*Work instruction*: Look through the entries that follow and count the lines with the word "Besetzung". The reply is that number alone.

*Task material*:
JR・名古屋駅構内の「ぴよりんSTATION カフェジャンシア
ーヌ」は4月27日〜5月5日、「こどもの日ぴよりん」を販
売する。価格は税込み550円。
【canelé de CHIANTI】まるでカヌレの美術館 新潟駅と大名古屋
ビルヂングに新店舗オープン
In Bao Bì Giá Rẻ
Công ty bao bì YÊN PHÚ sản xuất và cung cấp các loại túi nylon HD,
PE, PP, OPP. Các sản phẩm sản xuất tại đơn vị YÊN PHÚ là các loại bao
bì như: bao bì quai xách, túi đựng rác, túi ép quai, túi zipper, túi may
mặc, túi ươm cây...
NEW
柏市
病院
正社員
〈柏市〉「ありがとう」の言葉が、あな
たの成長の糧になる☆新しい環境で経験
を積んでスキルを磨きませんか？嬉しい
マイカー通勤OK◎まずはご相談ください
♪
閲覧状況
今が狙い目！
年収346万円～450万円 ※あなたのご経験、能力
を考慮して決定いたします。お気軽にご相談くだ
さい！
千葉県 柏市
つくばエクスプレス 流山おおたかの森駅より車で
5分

* * *

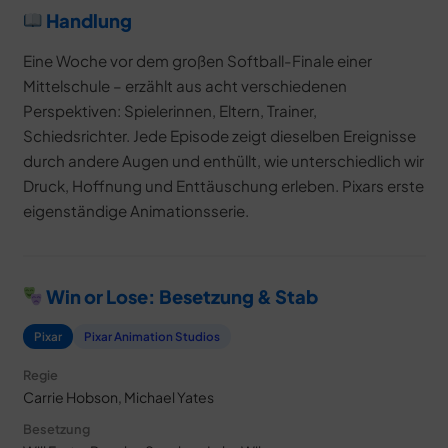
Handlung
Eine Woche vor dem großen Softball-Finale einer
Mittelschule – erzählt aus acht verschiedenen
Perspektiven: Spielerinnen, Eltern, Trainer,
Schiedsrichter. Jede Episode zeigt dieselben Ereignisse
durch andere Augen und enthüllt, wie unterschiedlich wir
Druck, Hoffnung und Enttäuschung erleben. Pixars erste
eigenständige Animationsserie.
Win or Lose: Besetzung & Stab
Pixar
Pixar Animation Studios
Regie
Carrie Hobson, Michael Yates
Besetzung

--

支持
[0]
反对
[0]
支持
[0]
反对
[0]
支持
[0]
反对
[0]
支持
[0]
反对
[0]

*Final answer*: 2